Robust governance and a sophisticated suite of digital technologies that have been designed with the end-user in mind must underpin such an environment. And the ultimate goal must be to reduce the time and resource spent on non-core products and services, without sacrificing low cost, impacting quality or introducing risk.

This laser-guided focus on execution must be a cross-functional effort, so the right specifications are secured and any savings go straight to the bottom line and are locked into the profit and loss.

Thirdly, the very fundamentals of supply markets continue to evolve. It’s clear an increasing volume of the world’s innovation is being developed outside the walls of large corporates and big, traditional suppliers, with smaller, niche companies and startups working on new technologies and approaches that regularly disrupt traditional, incumbent markets.
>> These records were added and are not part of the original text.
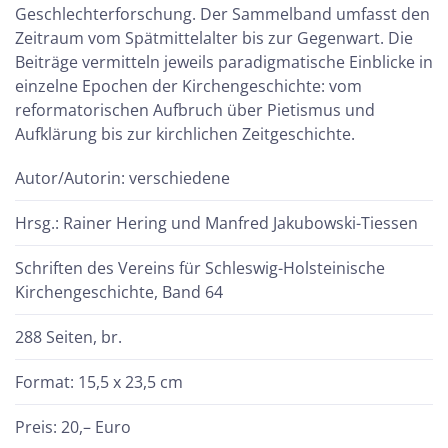
Geschlechterforschung. Der Sammelband umfasst den
Zeitraum vom Spätmittelalter bis zur Gegenwart. Die
Beiträge vermitteln jeweils paradigmatische Einblicke in
einzelne Epochen der Kirchengeschichte: vom
reformatorischen Aufbruch über Pietismus und
Aufklärung bis zur kirchlichen Zeitgeschichte.
Autor/Autorin: verschiedene
Hrsg.: Rainer Hering und Manfred Jakubowski-Tiessen
Schriften des Vereins für Schleswig-Holsteinische
Kirchengeschichte, Band 64
288 Seiten, br.
Format: 15,5 x 23,5 cm
Preis: 20,– Euro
Further, these non-traditional players work differently, are more agile, less process led, more open to collaboration and come with large amounts of risk. But despite this, corporates cannot afford to close their doors to the innovation taking place within them.

CPOs must develop the capability to engage with these outliers and engineer how the intellectual property they produce can be introduced into their organisation’s value chain, whether through traditional onboarding as suppliers, technology licensing, collaboration with other suppliers in the network or myriad other potential approaches.

In essence, CPOs must build and exploit supply networks, or ecosystems, capturing value during the collaboration that takes place between third parties at all points in the value chain.

None of this is straightforward and few organisations are even close to making it a reality. To be successful, it demands the support of a visionary chief executive who understands the dynamics at play in the supply base and beyond, as well as a procurement team full of intellectually curious, entrepreneurial and collaborative personalities.

But if done well, procurement will evolve from a position of controller to one of value architect, and one of the most critical functions in any modern corporation able to positively impact revenue, sustainability and profit targets.

This article, edited by Peter Archer, was taken from the Raconteur Future of Procurement report, as featured in The Times.